Dave and I have started working together on Earthsim.
We have started with a clean slate and are writing pretty much everything from scratch. But times have changed, there is so much open source out there that we can base many components on existing technologies. This leaves us clear to focus on just the pieces we want to specialize on.
We have already set out some of our goals for the game and what the engine needs to do:
- Simulate an 80km square tile of landscape at 16k x 16k resolution.
- Simulate over a million plants & trees for the 80km square down to centimeter accuracy.
Above is our first screenshot from getting the first rendering prototype drawing a test landscape. Dave is building out the DirectX parts of the engine while I work on the model for how all our plants and trees grow.
Hierarchical grids and real time data compression
The most fundamental gate on performances is the speed a processor can get to its memory. It does not matter how fast you make your processing. If the data IO takes longer than the computer speed, the IO speed is the limit of performance.
Essentially, if you want to process big things fast, you have to make the memory use smaller.
Storing vast data sets at high performance needs real-time data compression. Otherwise you can easily run out of cache, and not manage to read in your data fast enough to keep the CPU or GPU running at a speed it should be. You stall.

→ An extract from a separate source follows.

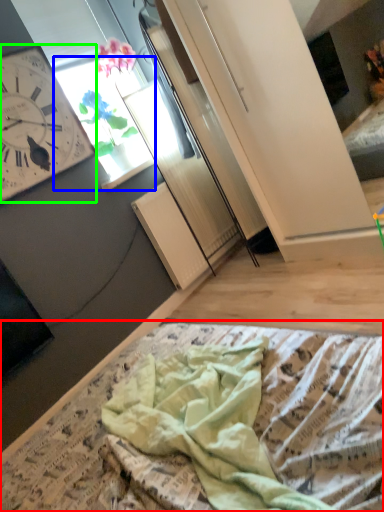 Question: Which is nearer to the blanket (highlighted by a red box)? window (highlighted by a blue box) or wall clock (highlighted by a green box).

Choices:
 (A) window
 (B) wall clock

Answer: (B)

One way of achieving this is to use hierarchical grids running at multiple resolutions that divide a world up into successively smaller cells, each with their own sub coordinate systems.
These sub-coordinate systems let us store plant and creature positions relative to their closest grid cell. So we can often use half precision floating point and sometimes even 8 bit fixed point precision to give a 4x data improvement over normal size floating point data. And this gain translates directly to performances gains.

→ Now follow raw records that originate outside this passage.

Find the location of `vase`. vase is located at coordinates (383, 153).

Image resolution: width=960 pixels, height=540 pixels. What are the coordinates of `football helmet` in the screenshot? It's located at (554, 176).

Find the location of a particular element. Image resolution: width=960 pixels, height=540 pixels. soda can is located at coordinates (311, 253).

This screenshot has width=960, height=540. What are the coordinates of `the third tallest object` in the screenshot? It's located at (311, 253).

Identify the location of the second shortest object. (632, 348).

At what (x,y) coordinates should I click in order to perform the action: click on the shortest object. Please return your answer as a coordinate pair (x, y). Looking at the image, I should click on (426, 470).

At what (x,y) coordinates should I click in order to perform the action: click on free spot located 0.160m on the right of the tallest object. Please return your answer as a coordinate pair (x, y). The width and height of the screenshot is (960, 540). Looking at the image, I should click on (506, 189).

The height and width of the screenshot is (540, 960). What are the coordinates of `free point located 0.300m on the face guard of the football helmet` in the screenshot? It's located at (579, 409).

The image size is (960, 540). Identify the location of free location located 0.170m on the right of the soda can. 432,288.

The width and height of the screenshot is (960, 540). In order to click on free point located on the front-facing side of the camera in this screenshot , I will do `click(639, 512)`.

Here is the design I just finished for our simulation grids. This shows all the different grid resolutions we are using to model and simulate our ecosystem.
(right click to open in a new tab if you really want to see the grids)
These grids also enable the algorithms to be more easily multi threaded for many core parallel performance, as well as enabling us to precisely tune the code so that all data fits by design into first and second level CPU caches over a complete data processing loop. This removes the requirement of the CPU to fetch new data from main memory until a given cell’s work is complete and sent back out of the cache to main memory.
We want all performance critical code to be running in this fashion so performance is gated on first or second level cache speed rather than main memory speed.